24 October 2019
The Criminal Cases Review Commission has referred the arson and manslaughter convictions of Peter Tredget to the Court of Appeal.
Mr Tredget (then known as Bruce Lee) pleaded guilty at Leeds Crown Court to 11 counts of arson and 26 related counts of manslaughter on the basis of diminished responsibility. The charges related to eleven fires in Hull in the 1970s.
The prosecution case was that, between June 1973 and December 1979, Mr. Tredget had set fire to 11 houses in and around the city of Hull, killing a total of 26 people.
At the times of the fires, fire investigations and inquests concluded that all but one of the fires (the fatal fire at Selby Street) had started accidentally. The prosecution relied principally on confessions made by Mr Tredget who initially confessed to starting the fire at Selby Street and went on to confess to starting ten other fires that caused death and serious injury. He also confessed to starting a further 14 non-fatal fires at a range of premises including shops, warehouses and lodging houses but was not prosecuted for those.
Mr Tredget pleaded guilty at court and on 20th January 1981 he was sentenced to detention without limit of time in a secure mental hospital.
Mr Tredget appealed. The Court of Appeal upheld most of his convictions but, on 9th December 1983, quashed his conviction on one count of arson and 11 counts of manslaughter relating to a fire at Wensley Lodge old people’s home in Hessle, near Hull, in 1977. In relation to the remaining convictions Mr Tredget has remained in hospital detained without limit of time.
He applied to the CCRC in 2011. The Commission has conducted a thorough detailed and extensive investigation into Mr Tredget’s remaining convictions and the circumstances surrounding them. This has been one of the Commission’s longest ever running cases; the investigation has involved the commissioning of reports from numerous expert witnesses, obtaining and analysing of tens of thousands of pages of casework information, and the use of the Commission’s power under section 19 of the Criminal Appeal Act 1995 to appoint a police force to carry out specific enquiries on the Commission’s behalf and under its direction.
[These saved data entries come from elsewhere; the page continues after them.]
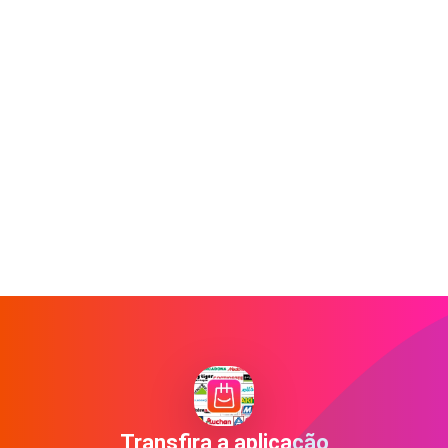
Transfira a aplicação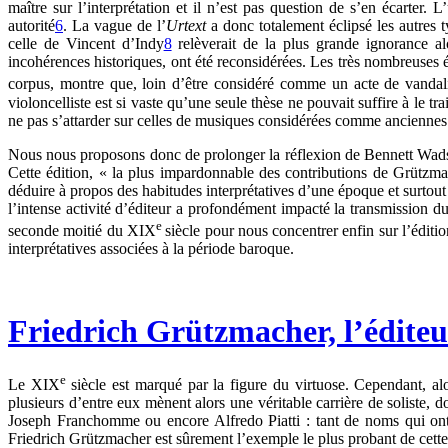
maître sur l’interprétation et il n’est pas question de s’en écarter.
autorité
6
. La vague de l’
Urtext
a donc totalement éclipsé les autres 
celle de Vincent d’Indy
8
relèverait de la plus grande ignorance al
incohérences historiques, ont été reconsidérées. Les très nombreuse
corpus, montre que, loin d’être considéré comme un acte de vandalis
violoncelliste est si vaste qu’une seule thèse ne pouvait suffire à le
ne pas s’attarder sur celles de musiques considérées comme anciennes
Nous nous proposons donc de prolonger la réflexion de Bennett Wadsw
Cette édition, « la plus impardonnable des contributions de Grützm
déduire à propos des habitudes interprétatives d’une époque et surtou
l’intense activité d’éditeur a profondément impacté la transmission d
e
seconde moitié du XIX
siècle pour nous concentrer enfin sur l’édit
interprétatives associées à la période baroque.
Friedrich Grützmacher, l’éditeu
e
Le XIX
siècle est marqué par la figure du virtuose. Cependant, alo
plusieurs d’entre eux mènent alors une véritable carrière de soliste, 
Joseph Franchomme ou encore Alfredo Piatti : tant de noms qui ont m
Friedrich Grützmacher est sûrement l’exemple le plus probant de cette 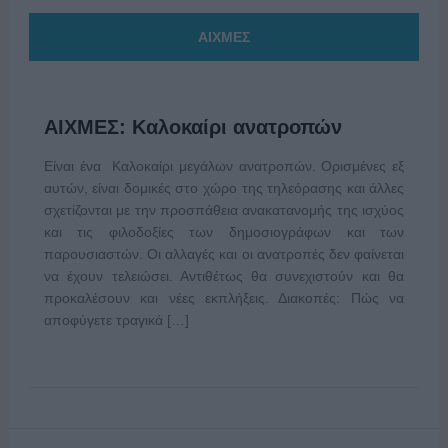
ΑΙΧΜΕΣ
ΑΙΧΜΕΣ: Καλοκαίρι ανατροπών
Είναι ένα Καλοκαίρι μεγάλων ανατροπών. Ορισμένες εξ
αυτών, είναι δομικές στο χώρο της τηλεόρασης και άλλες
σχετίζονται με την προσπάθεια ανακατανομής της ισχύος
και τις φιλοδοξίες των δημοσιογράφων και των
παρουσιαστών. Οι αλλαγές και οι ανατροπές δεν φαίνεται
να έχουν τελειώσει. Αντιθέτως θα συνεχιστούν και θα
προκαλέσουν και νέες εκπλήξεις. Διακοπές: Πώς να
αποφύγετε τραγικά […]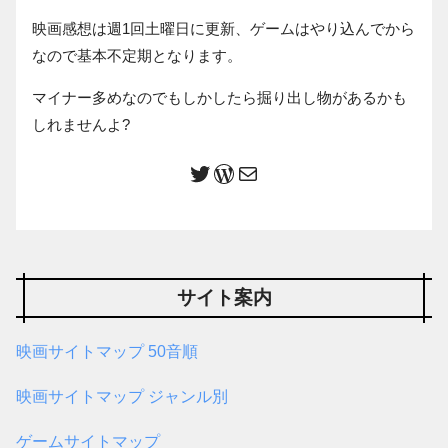
映画感想は週1回土曜日に更新、ゲームはやり込んでから
なので基本不定期となります。
マイナー多めなのでもしかしたら掘り出し物があるかも
しれませんよ?
サイト案内
映画サイトマップ 50音順
映画サイトマップ ジャンル別
ゲームサイトマップ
The Commission has decided to refer the case for appeal because it believes that new evidence identified in the course of its investigation raises a real possibility that the Court of Appeal will quash Mr Tredget’s convictions. The referral is based on a number of grounds including:
· expert evidence obtained from a psychologist and a forensic linguist relating to the veracity of Mr Tredget’s confessions.
· expert evidence from a specialist document examiner relating to written confessions.
· non-compliance with the Judges’ Rules and with the requirements of PACE in relation to interviews with Mr Tredget
· expert evidence relating to the causes of the fires.
Mr Tredget was represented in his application to the Commission by Steve Gelsthorpe of Cartwright King Solicitors – firstname.lastname@example.org
 Mr Tredget was born Peter Dinsdale and changed his name to Bruce Lee prior to his arrest in 1980. He subsequently changed his name to Peter Mawson and then to Peter Tredget.
This press release was issued by Justin Hawkins, Head of Communication, Criminal Cases Review Commission, on 07947 355231 or e-mail email@example.com
Notes for editors
1. The Commission is an independent body set up under the Criminal Appeal Act 1995. It is responsible for independently reviewing suspected and alleged miscarriages of criminal justice in England, Wales and Northern Ireland. It is based in Birmingham and is funded by the Ministry of Justice.
2. There are currently 13 Commissioners who bring to the Commission considerable experience from a wide variety of backgrounds. Commissioners are appointed by the Queen on the recommendation of the Prime Minister in accordance with the Office for the Commissioner for Public Appointments’ Code of Practice.
3. The Commission usually receives around 1,400 applications for reviews (convictions and/or sentences) each year. Since starting work in 1997, the CCRC has referred around 3% of applications to the appeal courts.
4. The Commission considers whether, as a result of new evidence or argument, there is a real possibility that the conviction would not be upheld were a reference to be made. New evidence or argument is argument or evidence which has not been raised during the trial or on appeal. Applicants should usually have appealed first. A case can be referred in the absence of new evidence or argument or an earlier appeal only if there are “exceptional circumstances”.
5. If a case is referred, it is then for the appeal court to decide whether the conviction is unsafe or the sentence unfair.